Considering the stock’s astonishing rise, Super Micro shares are no longer what you might call cheap. Based on fiscal 2025 estimates, the current price to earnings multiple is just a little shy of 40, about twice that of the S&P 500 right now. Yet the company is clearly growing far faster than the high-single digits of the average US company so should command a premium.

Certainly, the analyst community remains very supportive, with nine of the 17 analysts covering the stock slapping buy ratings on the shares (plus two overweights), five holds and just the single sell, based on MarketWatch information.

 

HARD INVESTMENT CASE TO MAKE

Yet there appears to be little reason to chase the stock right now, based on price target information. The consensus average stands at $745, implying significant scope to fall over the coming weeks and months, especially if there is any performance weakness. Even the top target of $1,300 implies only a modest 12% upside.

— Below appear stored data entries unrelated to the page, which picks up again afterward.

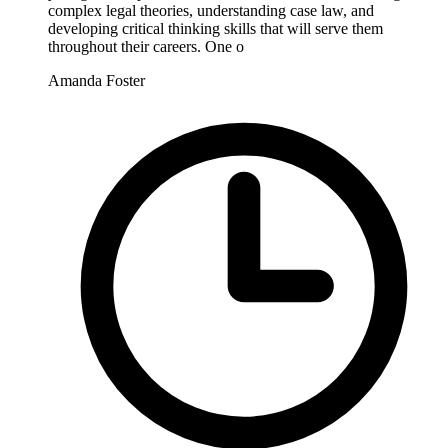
complex legal theories, understanding case law, and
developing critical thinking skills that will serve them
throughout their careers. One o
Amanda Foster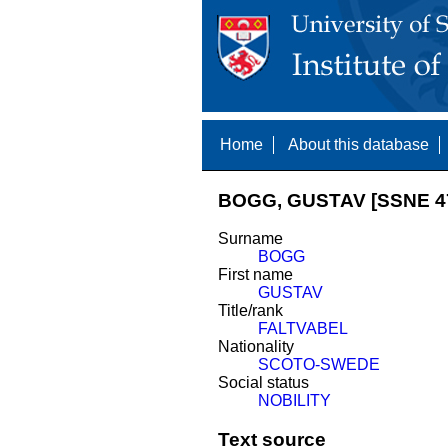
Home
About this database
BOGG, GUSTAV [SSNE 4
Surname
BOGG
First name
GUSTAV
Title/rank
FALTVABEL
Nationality
SCOTO-SWEDE
Social status
NOBILITY
Text source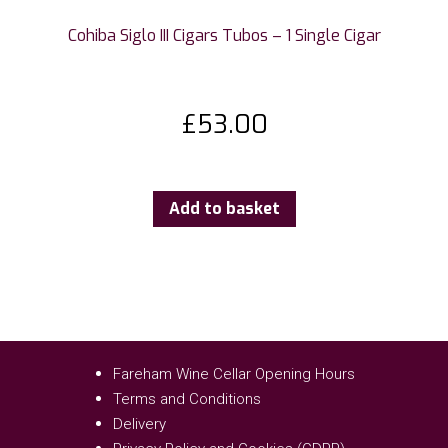
Cohiba Siglo III Cigars Tubos – 1 Single Cigar
£
53.00
Add to basket
Fareham Wine Cellar Opening Hours
Terms and Conditions
Delivery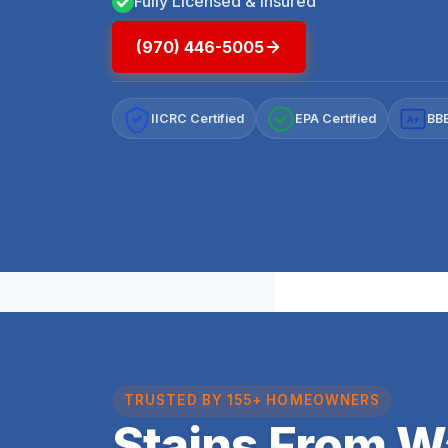
Fully Licensed & Insured
(970) 446-5005
IICRC Certified
EPA Certified
BBB
A+
TRUSTED BY 155+ HOMEOWNERS
Stains From 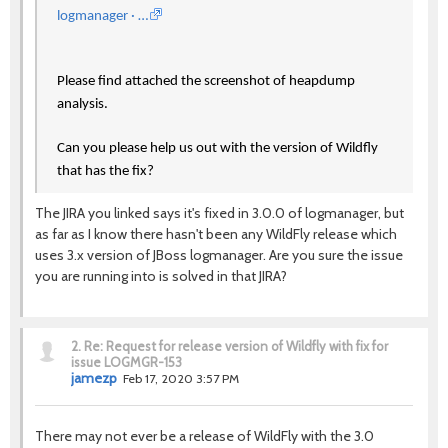
logmanager · …
Please find attached the screenshot of heapdump
analysis.
Can you please help us out with the version of Wildfly
that has the fix?
The JIRA you linked says it's fixed in 3.0.0 of logmanager, but
as far as I know there hasn't been any WildFly release which
uses 3.x version of JBoss logmanager. Are you sure the issue
you are running into is solved in that JIRA?
2.
Re: Request for release version of Wildfly with fix for
issue LOGMGR-153
jamezp
Feb 17, 2020 3:57 PM
There may not ever be a release of WildFly with the 3.0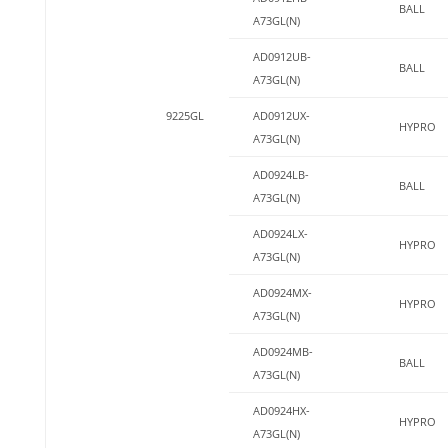
BALL
A73GL(N)
AD0912UB-
BALL
A73GL(N)
9225GL
AD0912UX-
HYPRO
A73GL(N)
AD0924LB-
BALL
A73GL(N)
AD0924LX-
HYPRO
A73GL(N)
AD0924MX-
HYPRO
A73GL(N)
AD0924MB-
BALL
A73GL(N)
AD0924HX-
HYPRO
A73GL(N)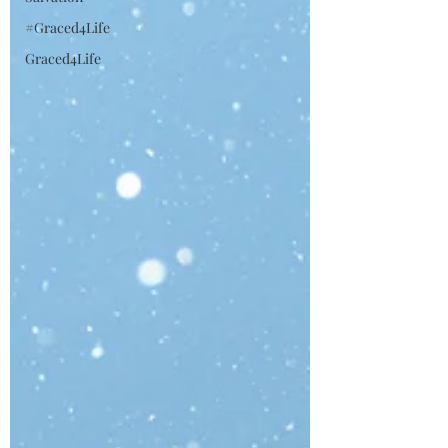
#Graced4Life
Graced4Life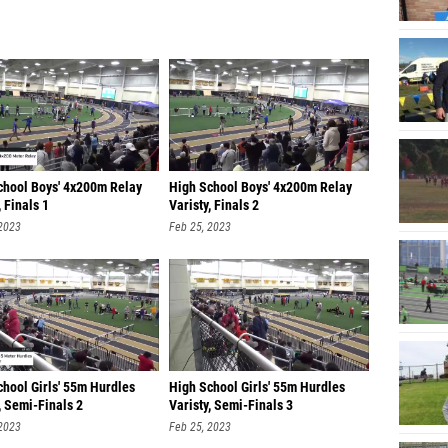
chool Boys' 4x200m Relay
High School Boys' 4x200m Relay
, Finals 1
Varisty, Finals 2
 2023
Feb 25, 2023
chool Girls' 55m Hurdles
High School Girls' 55m Hurdles
, Semi-Finals 2
Varisty, Semi-Finals 3
 2023
Feb 25, 2023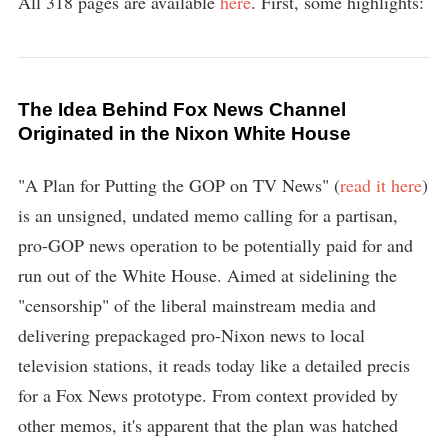
All 318 pages are available
here
. First, some highlights:
The Idea Behind Fox News Channel
Originated in the Nixon White House
"A Plan for Putting the GOP on TV News" (
read it here
)
is an unsigned, undated memo calling for a partisan,
pro-GOP news operation to be potentially paid for and
run out of the White House. Aimed at sidelining the
"censorship" of the liberal mainstream media and
delivering prepackaged pro-Nixon news to local
television stations, it reads today like a detailed precis
for a Fox News prototype. From context provided by
other memos, it's apparent that the plan was hatched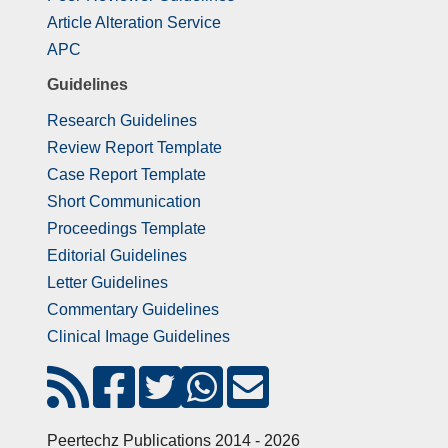
Article Alteration Service
APC
Guidelines
Research Guidelines
Review Report Template
Case Report Template
Short Communication
Proceedings Template
Editorial Guidelines
Letter Guidelines
Commentary Guidelines
Clinical Image Guidelines
Peertechz Publications 2014 - 2026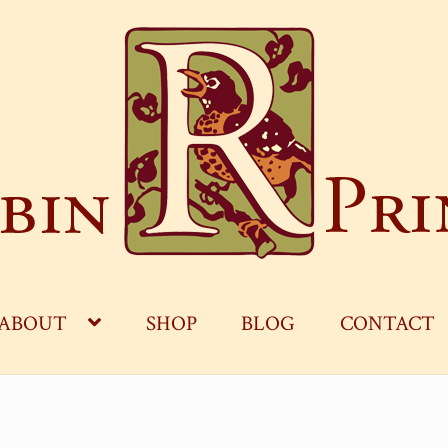
ABOUT
SHOP
BLOG
CONTACT
OG
CART
CHECKOUT
CONTACT
MY ACCOUNT
S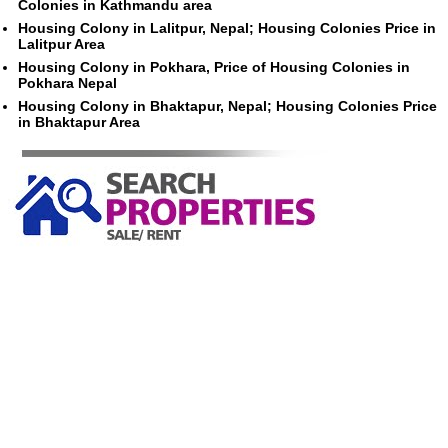
Colonies in Kathmandu area
Housing Colony in Lalitpur, Nepal; Housing Colonies Price in
Lalitpur Area
Housing Colony in Pokhara, Price of Housing Colonies in
Pokhara Nepal
Housing Colony in Bhaktapur, Nepal; Housing Colonies Price
in Bhaktapur Area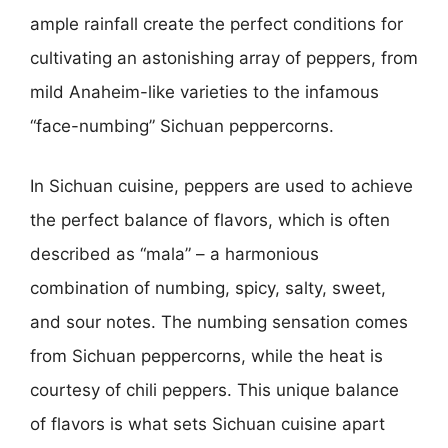
ample rainfall create the perfect conditions for
cultivating an astonishing array of peppers, from
mild Anaheim-like varieties to the infamous
“face-numbing” Sichuan peppercorns.
In Sichuan cuisine, peppers are used to achieve
the perfect balance of flavors, which is often
described as “mala” – a harmonious
combination of numbing, spicy, salty, sweet,
and sour notes. The numbing sensation comes
from Sichuan peppercorns, while the heat is
courtesy of chili peppers. This unique balance
of flavors is what sets Sichuan cuisine apart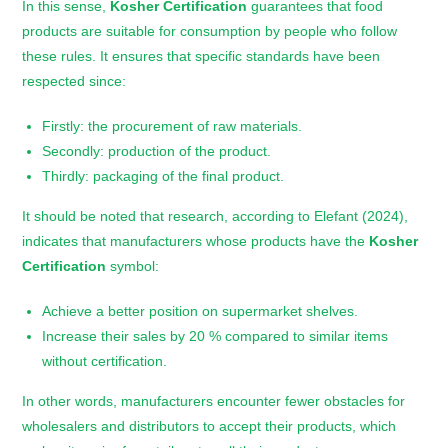
In this sense,
Kosher Certification
guarantees that food
products are suitable for consumption by people who follow
these rules. It ensures that specific standards have been
respected since:
Firstly: the procurement of raw materials.
Secondly: production of the product.
Thirdly: packaging of the final product.
It should be noted that research, according to Elefant (2024),
indicates that manufacturers whose products have the
Kosher
Certification
symbol:
Achieve a better position on supermarket shelves.
Increase their sales by 20 % compared to similar items
without certification.
In other words, manufacturers encounter fewer obstacles for
wholesalers and distributors to accept their products, which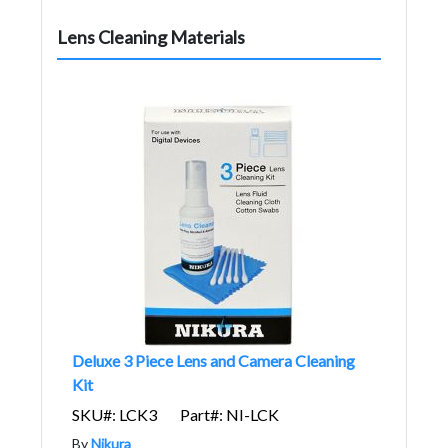
Lens Cleaning Materials
Deluxe 3 Piece Lens and Camera Cleaning
Kit
SKU#: LCK3
Part#: NI-LCK
By
Nikura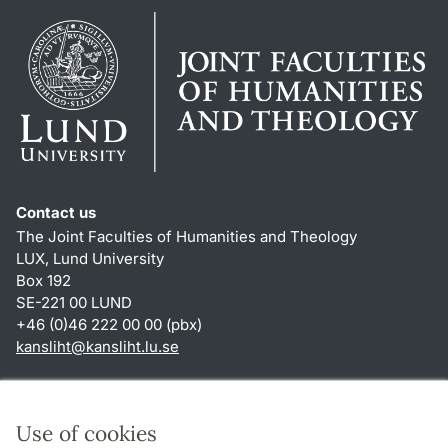
Contact us
The Joint Faculties of Humanities and Theology
LUX, Lund University
Box 192
SE-221 00 LUND
+46 (0)46 222 00 00 (pbx)
kansliht
@
kansliht.lu
.
se
Shortcuts
About this website and cookies
Use of cookies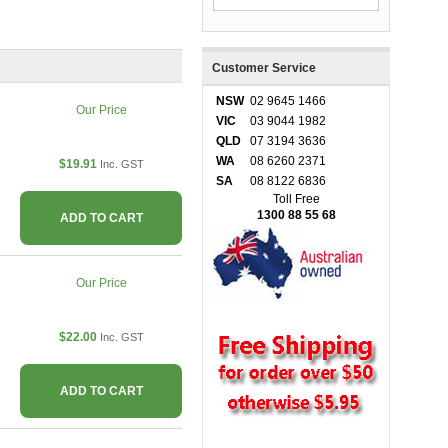
Customer Service
NSW
02 9645 1466
Our Price
VIC
03 9044 1982
QLD
07 3194 3636
WA
08 6260 2371
$19.91
Inc. GST
SA
08 8122 6836
Toll Free
1300 88 55 68
ADD TO CART
Our Price
$22.00
Inc. GST
ADD TO CART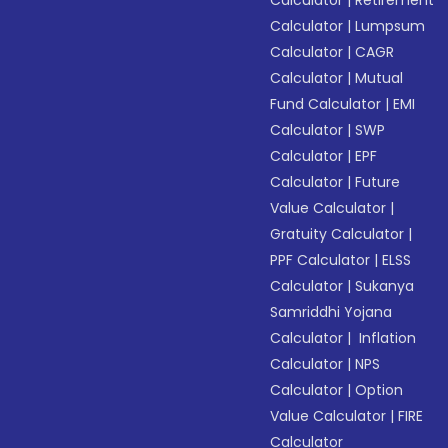
Calculator
|
Retirement
Calculator
|
Lumpsum
Calculator
|
CAGR
Calculator
|
Mutual
Fund Calculator
|
EMI
Calculator
|
SWP
Calculator
|
EPF
Calculator
|
Future
Value Calculator
|
Gratuity Calculator
|
PPF Calculator
|
ELSS
Calculator
|
Sukanya
Samriddhi Yojana
Calculator
|
Inflation
Calculator
|
NPS
Calculator
|
Option
Value Calculator
|
FIRE
Calculator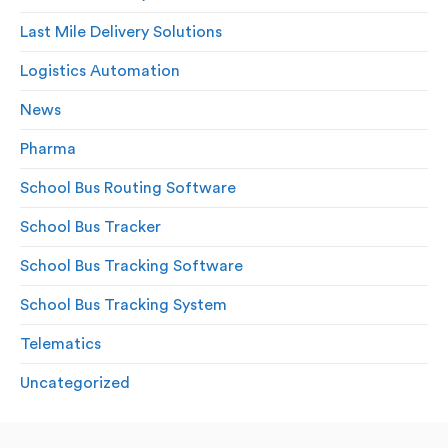
Last Mile Delivery Solutions
Logistics Automation
News
Pharma
School Bus Routing Software
School Bus Tracker
School Bus Tracking Software
School Bus Tracking System
Telematics
Uncategorized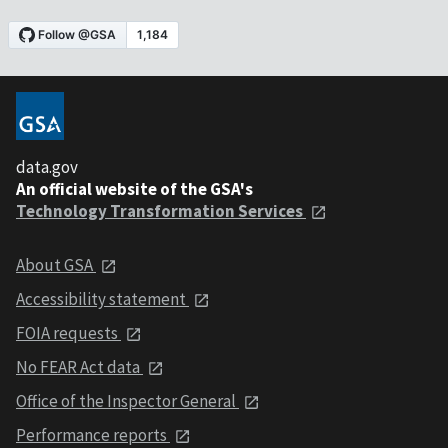
data.gov
An official website of the GSA's
Technology Transformation Services
About GSA
Accessibility statement
FOIA requests
No FEAR Act data
Office of the Inspector General
Performance reports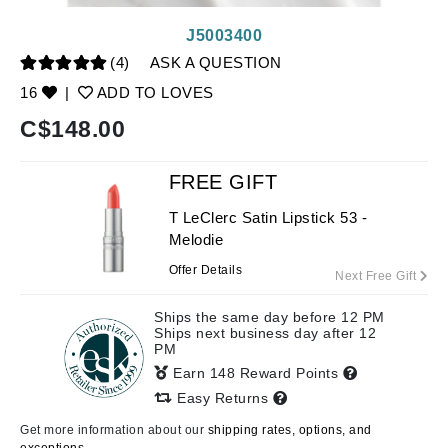
J5003400
(4)
ASK A QUESTION
16
|
ADD TO LOVES
C$
148.00
FREE GIFT
T LeClerc Satin Lipstick 53 -
Melodie
Offer Details
Next Free Gift
Ships the same day before 12 PM
Ships next business day after 12
PM
Earn 148 Reward Points
Easy Returns
Get more information about our
shipping rates, options, and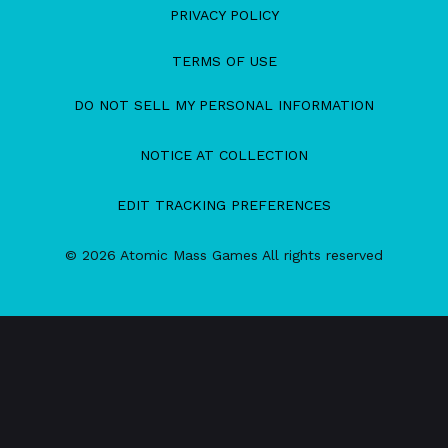
PRIVACY POLICY
TERMS OF USE
DO NOT SELL MY PERSONAL INFORMATION
NOTICE AT COLLECTION
EDIT TRACKING PREFERENCES
© 2026 Atomic Mass Games All rights reserved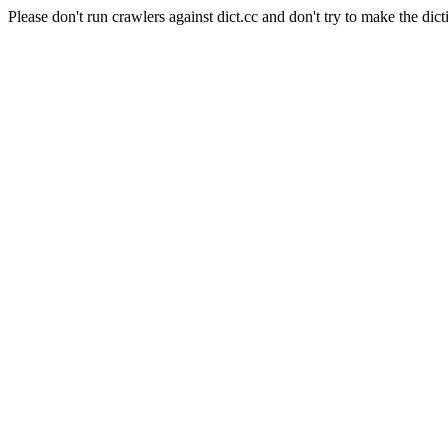
Please don't run crawlers against dict.cc and don't try to make the dict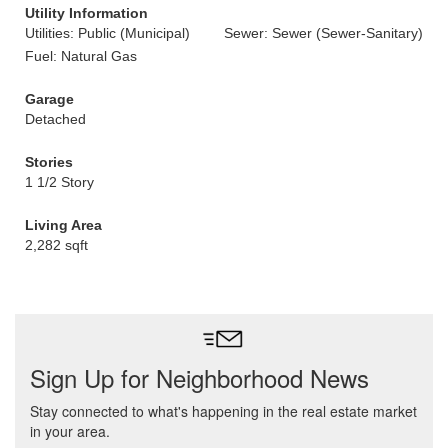
Utility Information
Utilities: Public (Municipal)
Sewer: Sewer (Sewer-Sanitary)
Fuel: Natural Gas
Garage
Detached
Stories
1 1/2 Story
Living Area
2,282 sqft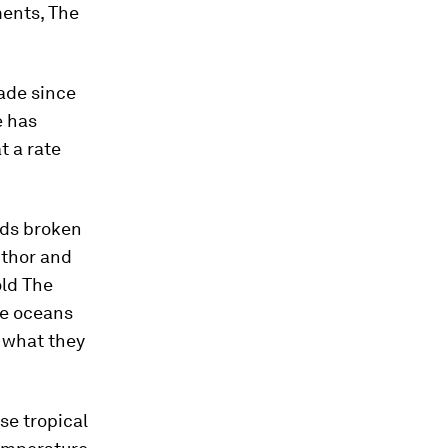
ents, The
ade since
e has
t a rate
rds broken
uthor and
old The
he oceans
 what they
se tropical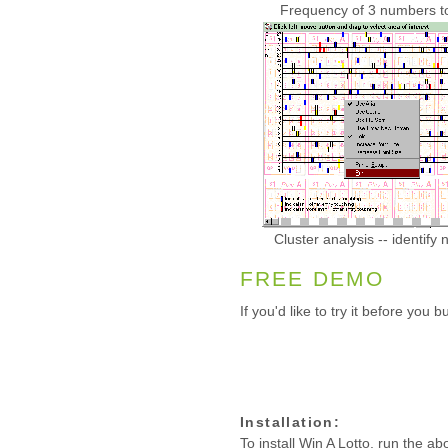
Frequency of 3 numbers tog
Cluster analysis -- identif
FREE DEMO
If you'd like to try it before you
Installation:
To install Win A Lotto, run the ab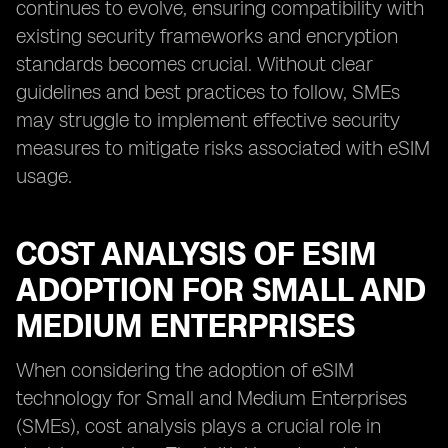
continues to evolve, ensuring compatibility with
existing security frameworks and encryption
standards becomes crucial. Without clear
guidelines and best practices to follow, SMEs
may struggle to implement effective security
measures to mitigate risks associated with eSIM
usage.
COST ANALYSIS OF ESIM
ADOPTION FOR SMALL AND
MEDIUM ENTERPRISES
When considering the adoption of eSIM
technology for Small and Medium Enterprises
(SMEs), cost analysis plays a crucial role in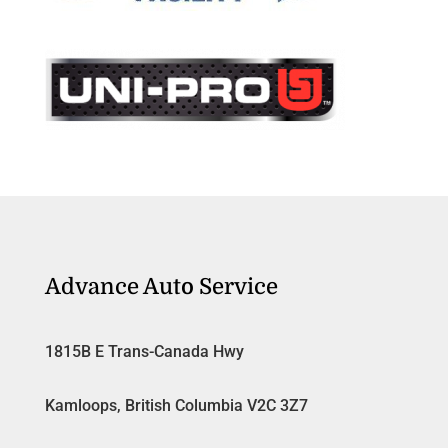
Advance Auto Service
1815B E Trans-Canada Hwy
Kamloops, British Columbia V2C 3Z7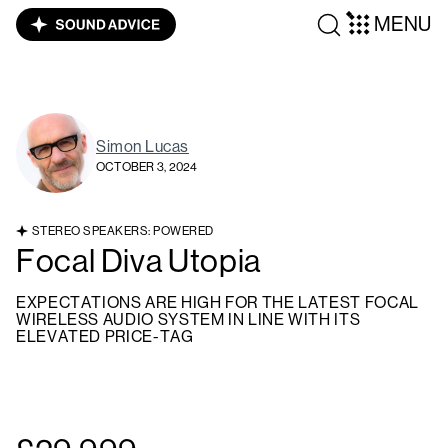
MENU
Simon Lucas
OCTOBER 3, 2024
STEREO SPEAKERS: POWERED
Focal Diva Utopia
EXPECTATIONS ARE HIGH FOR THE LATEST FOCAL
WIRELESS AUDIO SYSTEM IN LINE WITH ITS
ELEVATED PRICE-TAG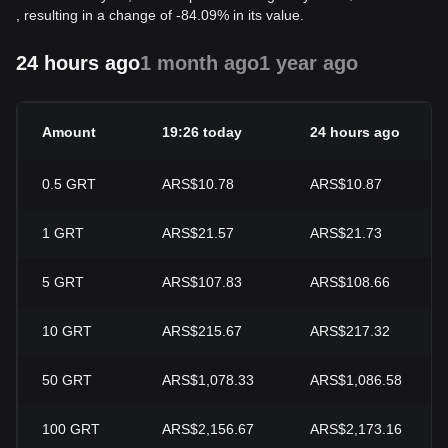
, resulting in a change of -84.09% in its value.
24 hours ago
1 month ago
1 year ago
Amount
19:26 today
24 hours ago
0.5
GRT
ARS$10.78
ARS$10.87
1
GRT
ARS$21.57
ARS$21.73
5
GRT
ARS$107.83
ARS$108.66
10
GRT
ARS$215.67
ARS$217.32
50
GRT
ARS$1,078.33
ARS$1,086.58
100
GRT
ARS$2,156.67
ARS$2,173.16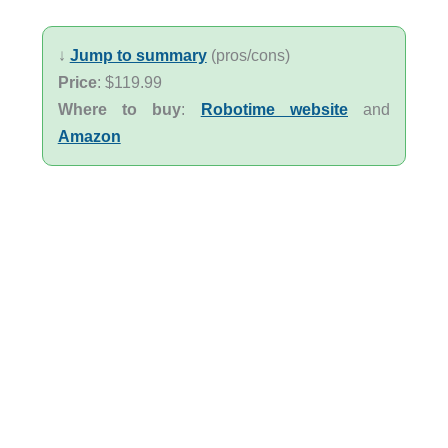
↓
Jump to summary
(pros/cons)
Price
: $119.99
Where to buy
:
Robotime website
and
Amazon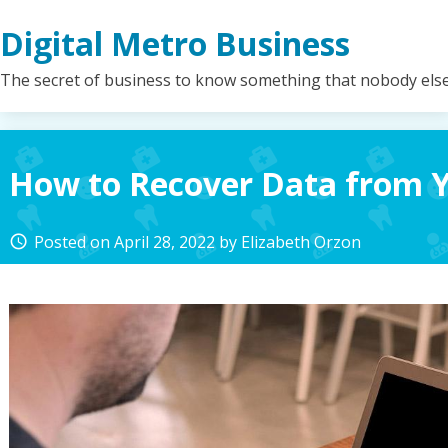
Skip
Digital Metro Business
to
content
The secret of business to know something that nobody els
How to Recover Data from 
Posted on
April 28, 2022
by
Elizabeth Orzon
access_time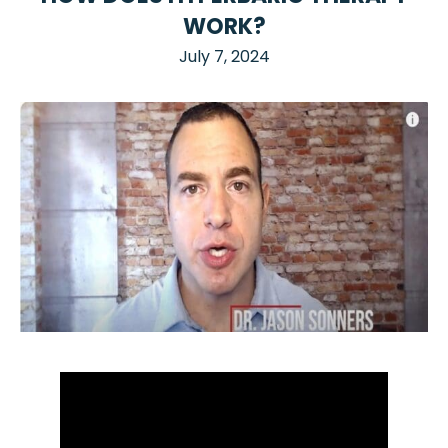
WORK?
July 7, 2024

Based on its fiscal 2025 growth estimates and AI-driven opportunities in the coming years, Super Micro’s valuation seems not unreasonable, if a little top-heavy right now. Yes, there is massive growth projected for AI servers, and Super Micro looks poised to be among the emerging leaders in the space. 

An awful lot of growth is already priced in, tilting the risk/reward balance a little too far towards the former for many investors, we suspect. Perhaps the sensible approach would be to examine the portfolios of any tech-based funds you already own to see if you already hold exposure to Super Micro – if so, that may be enough for now.